Why not? Probably because testing IPv6 E-Commerce for 24 hours is all risk and no reward. If anything went seriously wrong, a retailer's site could have become unreachable for the day. That's a hefty price to pay for participating in what for retailers is essentially a publicity stunt, because virtually no customers have IPv6 connections they could use for shopping in an IPv6 online store. But that doesn't mean big retailers didn't benefit from the day—even if they didn't show up.
That's because the biggest technical part of the IPv6 Day testing involved things beyond the control of retailers: the Internet itself, and ISPs that let customers connect using IPv6. Most of the Internet currently uses version 4 of the Internet Protocol, which uses 32-bit IP addresses.
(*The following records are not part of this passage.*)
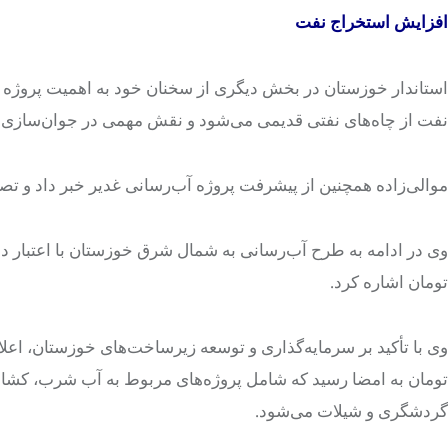
افزایش استخراج نفت
استاندار خوزستان در بخش دیگری از سخنان خود به اهمیت پروژه ن
نفت از چاه‌های نفتی قدیمی می‌شود و نقش مهمی در جوان‌سازی و ب
موالی‌زاده همچنین از پیشرفت پروژه آب‌رسانی غدیر خبر داد و تصر
تومان اشاره کرد.
تومان به امضا رسید که شامل پروژه‌های مربوط به آب شرب، کشاو
گردشگری و شیلات می‌شود.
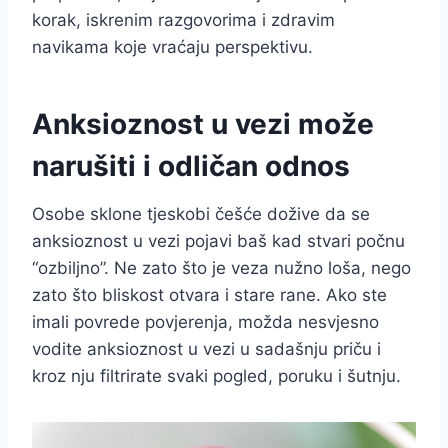
korak, iskrenim razgovorima i zdravim
navikama koje vraćaju perspektivu.
Anksioznost u vezi može
narušiti i odličan odnos
Osobe sklone tjeskobi češće dožive da se
anksioznost u vezi pojavi baš kad stvari počnu
“ozbiljno”. Ne zato što je veza nužno loša, nego
zato što bliskost otvara i stare rane. Ako ste
imali povrede povjerenja, možda nesvjesno
vodite anksioznost u vezi u sadašnju priču i
kroz nju filtrirate svaki pogled, poruku i šutnju.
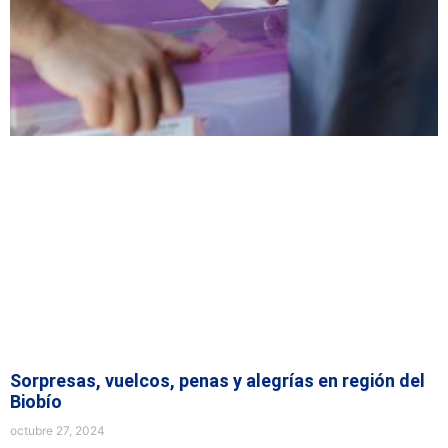
Sorpresas, vuelcos, penas y alegrías en región del
Biobío
octubre 27, 2024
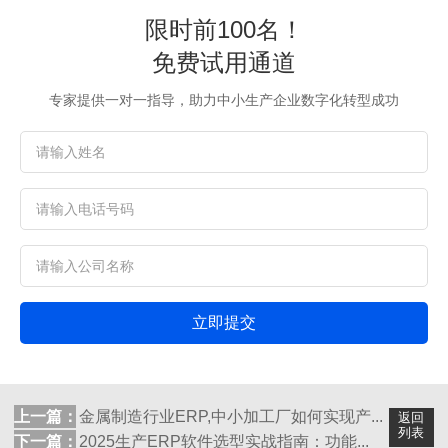
限时前100名！
免费试用通道
专家提供一对一指导，助力中小生产企业数字化转型成功
立即提交
上一篇：
金属制造行业ERP,中小加工厂如何实现产...
返回
列表
下一篇：
2025生产ERP软件选型实战指南：功能...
IP version 6 uses 128-bit IP addresses, so there's lots more room to grow, and also implements other features that make IPv6 incompatible with IPv4. As a result, they have to operate side-by-side on the Internet.
Long after retailers begin offering their E-Commerce sites via IPv6, customers will need to be able to connect using either the newer protocol or the current IPv4. Most of the potential glitches involve how individual users and ISPs figure out which type of IP address to connect with.
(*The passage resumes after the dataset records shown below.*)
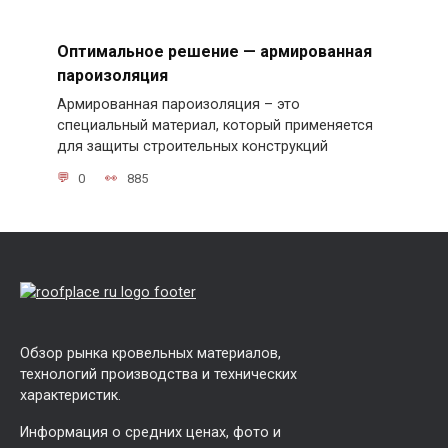
Оптимальное решение — армированная
пароизоляция
Армированная пароизоляция – это
специальный материал, который применяется
для защиты строительных конструкций
0
885
Обзор рынка кровельных материалов,
технологий производства и технических
характеристик.
Информация о средних ценах, фото и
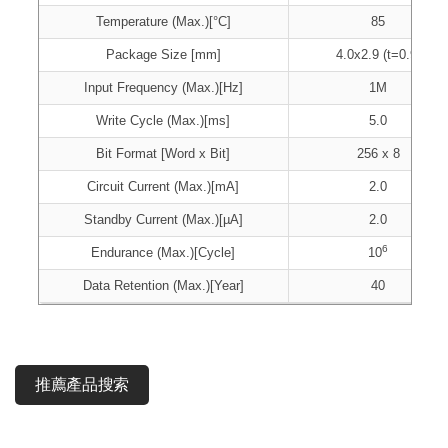
Temperature (Max.)[°C]
85
Package Size [mm]
4.0x2.9 (t=0.9)
Input Frequency (Max.)[Hz]
1M
Write Cycle (Max.)[ms]
5.0
Bit Format [Word x Bit]
256 x 8
Circuit Current (Max.)[mA]
2.0
Standby Current (Max.)[µA]
2.0
6
Endurance (Max.)[Cycle]
10
Data Retention (Max.)[Year]
40
推薦產品搜索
And most of that testing can be done perfectly well using the sites of those government agencies, networking vendors, universities and newspaper publishers that did show up. Once the tests have exposed the problems, and those problems have been ironed out, then big E-tailers will have a reason to do more than dip a toe into the IPv6 pool.
In the meantime, at least a few small retailers were willing to jump in on IPv6 Day. For example, the online store for a gun shop in Tulsa, Okla., appeared to be running with IPv6 without problems. If that success can scale up to Wal-Mart, IPv6 E-Commerce will be in business.